§ Required work
How many lines in the records below contain the word "течение"? Reply with that number only.

§ Available data
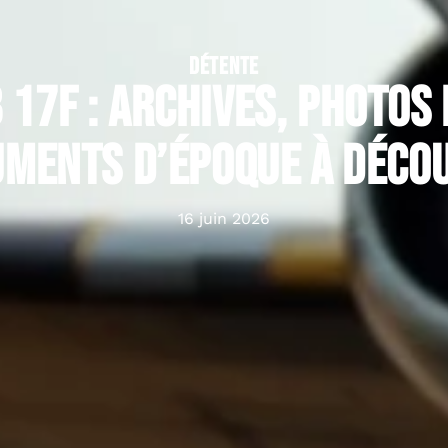
DÉTENTE
 17F : archives, photos
ments d’époque à déco
16 juin 2026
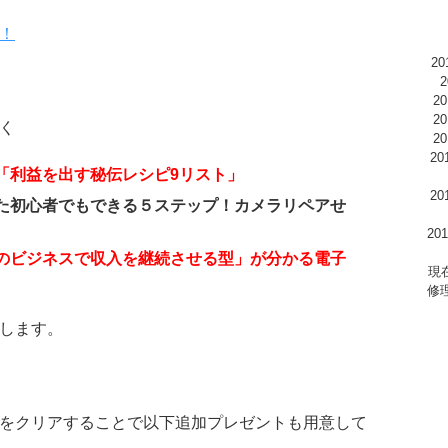
！
2
2
2
く
2
2
「利益を出す秘伝レシピ9リスト」
2
た初心者でもできる５ステップ！カメラリペアせ
2
のビジネスで収入を継続させる型」が分かる電子
現
修
します。
をクリアすることで以下追加プレゼントも用意して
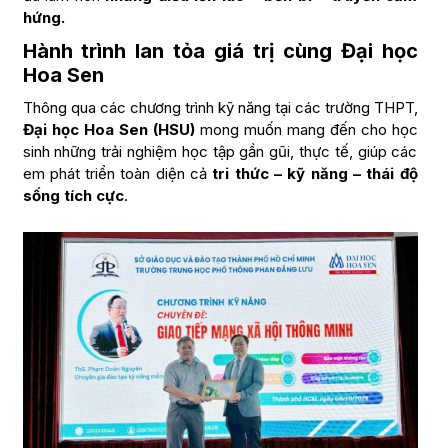
hứng.
Hành trình lan tỏa giá trị cùng Đại học
Hoa Sen
Thông qua các chương trình kỹ năng tại các trường THPT,
Đại học Hoa Sen (HSU)
mong muốn mang đến cho học
sinh những trải nghiệm học tập gần gũi, thực tế, giúp các
em phát triển toàn diện cả
tri thức – kỹ năng – thái độ
sống tích cực
.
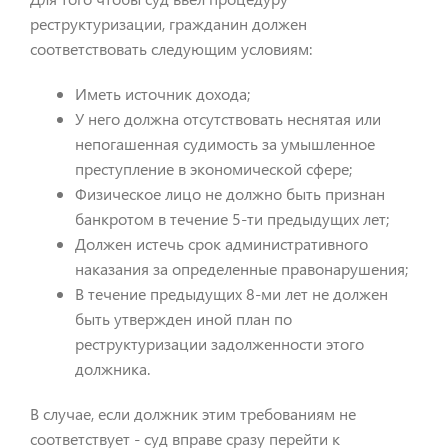
реструктуризации, гражданин должен
соответствовать следующим условиям:
Иметь источник дохода;
У него должна отсутствовать неснятая или
непогашенная судимость за умышленное
преступление в экономической сфере;
Физическое лицо не должно быть признан
банкротом в течение 5-ти предыдущих лет;
Должен истечь срок административного
наказания за определенные правонарушения;
В течение предыдущих 8-ми лет не должен
быть утвержден иной план по
реструктуризации задолженности этого
должника.
В случае, если должник этим требованиям не
соответствует - суд вправе сразу перейти к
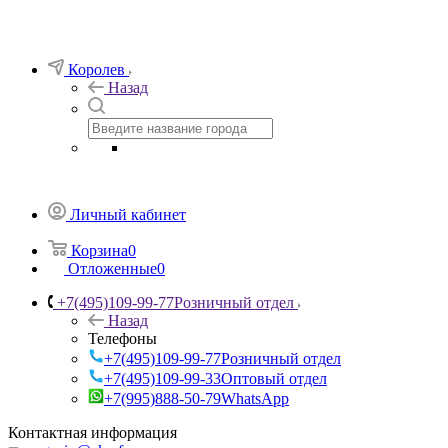
Королев
Назад
Личный кабинет
Корзина
0
Отложенные
0
+7(495)109-99-77
Розничный отдел
Назад
Телефоны
+7(495)109-99-77
Розничный отдел
+7(495)109-99-33
Оптовый отдел
+7(995)888-50-79
WhatsApp
Контактная информация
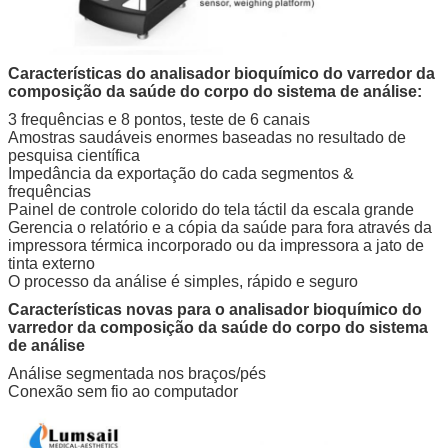
Características do analisador bioquímico do varredor da
composição da saúde do corpo do sistema de análise:
3 frequências e 8 pontos, teste de 6 canais
Amostras saudáveis enormes baseadas no resultado de
pesquisa científica
Impedância da exportação do cada segmentos &
frequências
Painel de controle colorido do tela táctil da escala grande
Gerencia o relatório e a cópia da saúde para fora através da
impressora térmica incorporado ou da impressora a jato de
tinta externo
O processo da análise é simples, rápido e seguro
Características novas para o analisador bioquímico do
varredor da composição da saúde do corpo do sistema
de análise
Análise segmentada nos braços/pés
Conexão sem fio ao computador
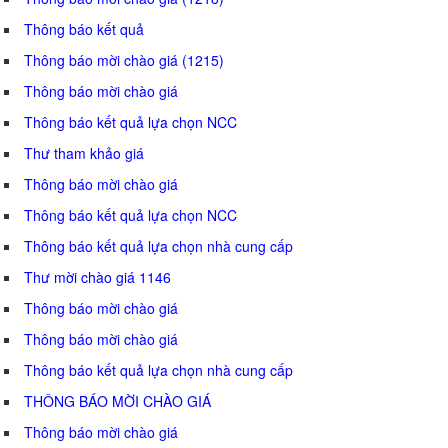
Thông báo kết quả
Thông báo mời chào giá (1215)
Thông báo mời chào giá
Thông báo kết quả lựa chọn NCC
Thư tham khảo giá
Thông báo mời chào giá
Thông báo kết quả lựa chọn NCC
Thông báo kết quả lựa chọn nhà cung cấp
Thư mời chào giá 1146
Thông báo mời chào giá
Thông báo mời chào giá
Thông báo kết quả lựa chọn nhà cung cấp
THÔNG BÁO MỜI CHÀO GIÁ
Thông báo mời chào giá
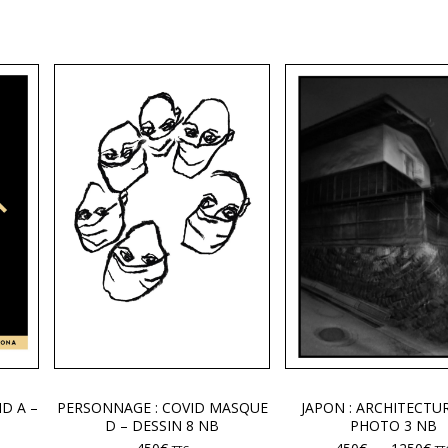
ID A –
PERSONNAGE : COVID MASQUE
JAPON : ARCHITECTUR
D – DESSIN 8 NB
PHOTO 3 NB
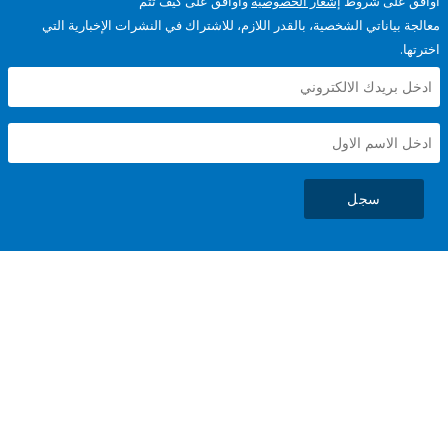
على شروط
إشعار الخصوصية
وأوافق على كيف تتم
ياناتي الشخصية، بالقدر اللازم، للاشتراك في النشرات الإخبارية التي
سجل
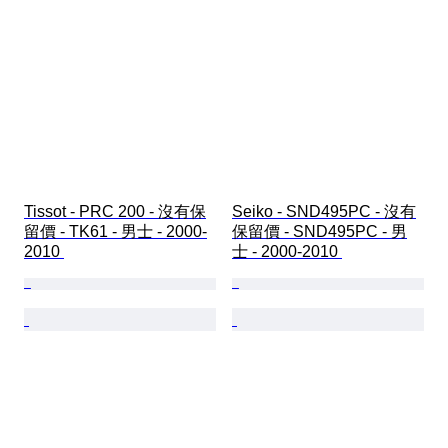
Tissot - PRC 200 - 沒有保
Seiko - SND495PC - 沒有
留價 - TK61 - 男士 - 2000-
保留價 - SND495PC - 男
2010 
士 - 2000-2010 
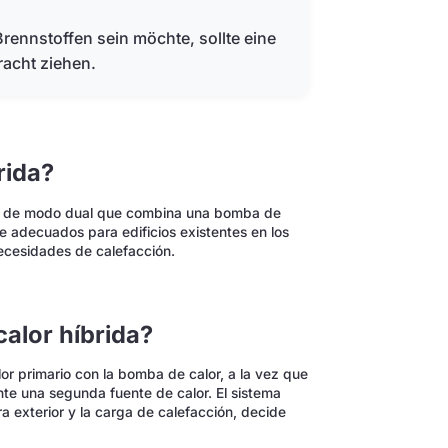
rennstoffen sein möchte, sollte eine
acht ziehen.
rida?
ón de modo dual que combina una bomba de
e adecuados para edificios existentes en los
necesidades de calefacción.
alor híbrida?
or primario con la bomba de calor, a la vez que
e una segunda fuente de calor. El sistema
ra exterior y la carga de calefacción, decide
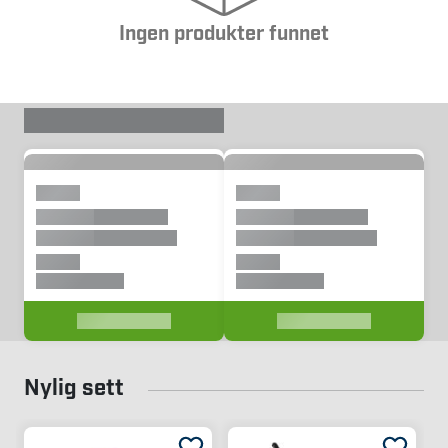
Ingen produkter funnet
Nylig sett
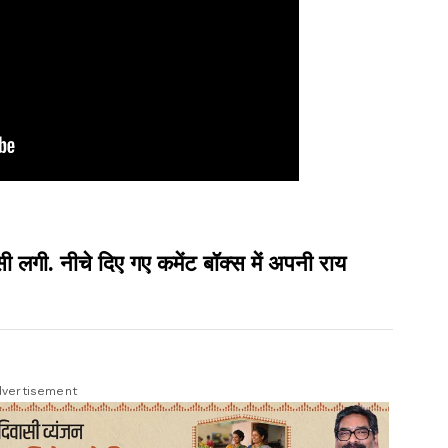
ी. नीचे दिए गए कमेंट बॉक्स में अपनी राय
vertisement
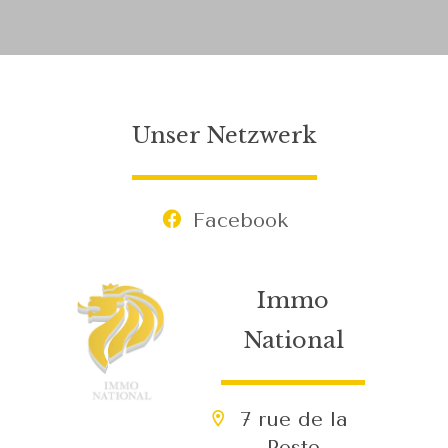
Unser Netzwerk
Facebook
Immo
National
7 rue de la
Poste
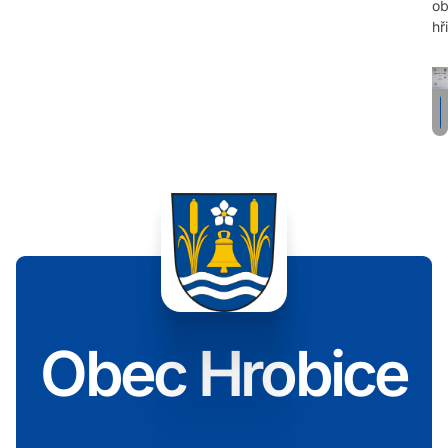
ob
hři
Obec Hrobice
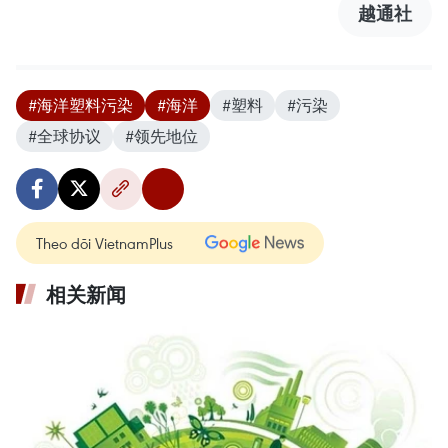
越通社
#海洋塑料污染
#海洋
#塑料
#污染
#全球协议
#领先地位
Theo dõi VietnamPlus
相关新闻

§ Response to this task
2